Como si de un ejército de sombras se tratara todos los pequeños seres se precipitaron a mi casa, rompieron las ventanas y en un abrir y cerrar de ojos se encontraban dentro, estaban destrozando el lugar, un nutrido grupo de ellos me ataco, me defendí como pude, pero descubrí que son demasiado fuertes para su tamaño y junto a su velocidad quede indefenso mientras me llenaban de golpes y mordidas, parecían moverse con una solo mente.
Fue hasta que se aseguraron de darme mi castigo que se detuvieron, habían sido brutales, de inmediato todos los duendes se metieron bajo la cama recién construida para desaparecer.

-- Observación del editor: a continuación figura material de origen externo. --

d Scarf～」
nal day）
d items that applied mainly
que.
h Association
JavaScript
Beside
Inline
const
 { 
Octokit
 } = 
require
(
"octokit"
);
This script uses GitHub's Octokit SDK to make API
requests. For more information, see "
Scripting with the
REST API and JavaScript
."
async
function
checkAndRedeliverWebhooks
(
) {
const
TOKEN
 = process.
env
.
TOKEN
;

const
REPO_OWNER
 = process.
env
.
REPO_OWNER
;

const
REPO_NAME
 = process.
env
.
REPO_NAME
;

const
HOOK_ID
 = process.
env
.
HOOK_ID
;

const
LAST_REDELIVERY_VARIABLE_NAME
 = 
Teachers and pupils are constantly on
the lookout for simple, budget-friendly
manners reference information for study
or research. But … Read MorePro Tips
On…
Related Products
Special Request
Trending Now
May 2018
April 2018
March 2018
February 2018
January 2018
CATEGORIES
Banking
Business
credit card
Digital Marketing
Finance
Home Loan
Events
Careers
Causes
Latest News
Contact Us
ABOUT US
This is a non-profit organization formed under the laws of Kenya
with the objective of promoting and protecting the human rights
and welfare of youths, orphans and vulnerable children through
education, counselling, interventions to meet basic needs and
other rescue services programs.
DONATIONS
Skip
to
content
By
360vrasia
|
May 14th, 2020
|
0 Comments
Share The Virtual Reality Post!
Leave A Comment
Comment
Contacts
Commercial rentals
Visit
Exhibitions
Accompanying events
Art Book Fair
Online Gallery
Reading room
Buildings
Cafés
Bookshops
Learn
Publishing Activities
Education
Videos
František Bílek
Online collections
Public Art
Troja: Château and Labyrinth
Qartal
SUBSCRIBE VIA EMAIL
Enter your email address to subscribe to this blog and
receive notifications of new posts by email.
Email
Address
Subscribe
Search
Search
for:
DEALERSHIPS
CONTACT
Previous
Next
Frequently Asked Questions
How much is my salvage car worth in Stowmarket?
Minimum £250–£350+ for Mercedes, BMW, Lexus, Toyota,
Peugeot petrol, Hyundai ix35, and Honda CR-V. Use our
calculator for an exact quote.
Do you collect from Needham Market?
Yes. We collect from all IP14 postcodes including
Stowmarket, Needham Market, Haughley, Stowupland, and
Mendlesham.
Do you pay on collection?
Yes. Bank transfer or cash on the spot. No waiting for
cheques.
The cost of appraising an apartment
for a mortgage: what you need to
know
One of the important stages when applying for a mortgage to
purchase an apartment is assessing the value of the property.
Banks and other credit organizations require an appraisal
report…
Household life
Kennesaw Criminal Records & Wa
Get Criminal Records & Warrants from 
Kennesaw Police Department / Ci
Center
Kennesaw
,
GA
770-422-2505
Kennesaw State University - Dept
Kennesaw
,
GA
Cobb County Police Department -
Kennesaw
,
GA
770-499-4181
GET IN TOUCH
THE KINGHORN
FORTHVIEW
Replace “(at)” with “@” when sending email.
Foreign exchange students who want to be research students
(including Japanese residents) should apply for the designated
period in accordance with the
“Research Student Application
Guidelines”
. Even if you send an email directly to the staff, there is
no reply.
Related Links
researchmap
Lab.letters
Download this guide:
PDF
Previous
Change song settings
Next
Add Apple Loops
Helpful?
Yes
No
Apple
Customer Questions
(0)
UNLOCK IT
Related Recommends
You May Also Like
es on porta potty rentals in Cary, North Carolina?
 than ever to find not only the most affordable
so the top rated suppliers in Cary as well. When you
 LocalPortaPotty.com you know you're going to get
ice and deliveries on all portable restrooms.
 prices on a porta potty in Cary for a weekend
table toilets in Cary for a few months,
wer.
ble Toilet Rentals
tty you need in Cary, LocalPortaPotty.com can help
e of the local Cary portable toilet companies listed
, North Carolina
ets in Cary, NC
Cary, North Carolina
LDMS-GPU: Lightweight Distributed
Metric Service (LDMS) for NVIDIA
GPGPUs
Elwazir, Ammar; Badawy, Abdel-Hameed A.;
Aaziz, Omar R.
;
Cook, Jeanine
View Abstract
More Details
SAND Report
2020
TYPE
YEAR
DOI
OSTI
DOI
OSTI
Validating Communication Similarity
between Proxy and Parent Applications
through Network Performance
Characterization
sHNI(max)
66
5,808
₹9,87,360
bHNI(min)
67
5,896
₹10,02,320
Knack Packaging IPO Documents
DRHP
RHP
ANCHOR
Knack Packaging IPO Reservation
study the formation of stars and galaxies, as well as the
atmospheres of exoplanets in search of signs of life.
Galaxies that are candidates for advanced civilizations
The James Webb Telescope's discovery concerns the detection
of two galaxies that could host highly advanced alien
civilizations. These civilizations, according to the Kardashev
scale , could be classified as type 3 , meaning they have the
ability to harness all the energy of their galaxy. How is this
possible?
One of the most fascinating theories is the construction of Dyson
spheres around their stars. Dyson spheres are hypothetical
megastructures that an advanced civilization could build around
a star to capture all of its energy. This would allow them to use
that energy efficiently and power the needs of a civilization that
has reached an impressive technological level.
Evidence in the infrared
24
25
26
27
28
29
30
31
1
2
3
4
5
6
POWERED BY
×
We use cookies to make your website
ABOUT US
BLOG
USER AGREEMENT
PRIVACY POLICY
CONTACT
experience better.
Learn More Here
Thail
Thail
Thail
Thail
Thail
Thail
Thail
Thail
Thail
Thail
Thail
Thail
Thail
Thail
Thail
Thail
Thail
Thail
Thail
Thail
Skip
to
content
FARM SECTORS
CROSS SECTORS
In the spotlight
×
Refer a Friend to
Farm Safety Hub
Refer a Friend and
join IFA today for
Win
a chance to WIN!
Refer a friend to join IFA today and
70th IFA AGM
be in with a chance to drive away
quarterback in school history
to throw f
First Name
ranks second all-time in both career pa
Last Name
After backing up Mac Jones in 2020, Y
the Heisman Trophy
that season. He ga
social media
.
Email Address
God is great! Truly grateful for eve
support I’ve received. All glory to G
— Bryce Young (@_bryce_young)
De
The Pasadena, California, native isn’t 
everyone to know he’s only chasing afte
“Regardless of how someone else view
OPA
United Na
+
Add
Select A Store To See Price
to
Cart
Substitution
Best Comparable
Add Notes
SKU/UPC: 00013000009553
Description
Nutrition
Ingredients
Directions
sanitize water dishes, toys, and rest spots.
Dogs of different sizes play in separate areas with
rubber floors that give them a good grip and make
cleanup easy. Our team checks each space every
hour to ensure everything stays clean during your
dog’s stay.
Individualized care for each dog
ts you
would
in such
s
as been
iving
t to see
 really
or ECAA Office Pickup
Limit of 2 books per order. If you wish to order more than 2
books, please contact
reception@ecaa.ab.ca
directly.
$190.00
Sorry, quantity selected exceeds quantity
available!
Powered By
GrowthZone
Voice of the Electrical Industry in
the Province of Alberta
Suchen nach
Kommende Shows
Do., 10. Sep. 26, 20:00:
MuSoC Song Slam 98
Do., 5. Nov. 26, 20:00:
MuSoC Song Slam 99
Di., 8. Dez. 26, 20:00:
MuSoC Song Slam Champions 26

Les había quitado su hogar y saqueado sus tesoros, ahora ellos reclamaban la mía, mientras aprovechaba la oportunidad de escapar decenas de brillantes ojos miraban atentos cada uno de mis movimientos, me considero afortunado, de haber querido acabar conmigo no les hubiera costado trabajo.
Jamás he vuelto a esa casa, me mude a la ciudad y ahora vivo en el tercer piso de un condominio compartido, tratando de ignorar cuando mis cosas desaparecen misteriosamente.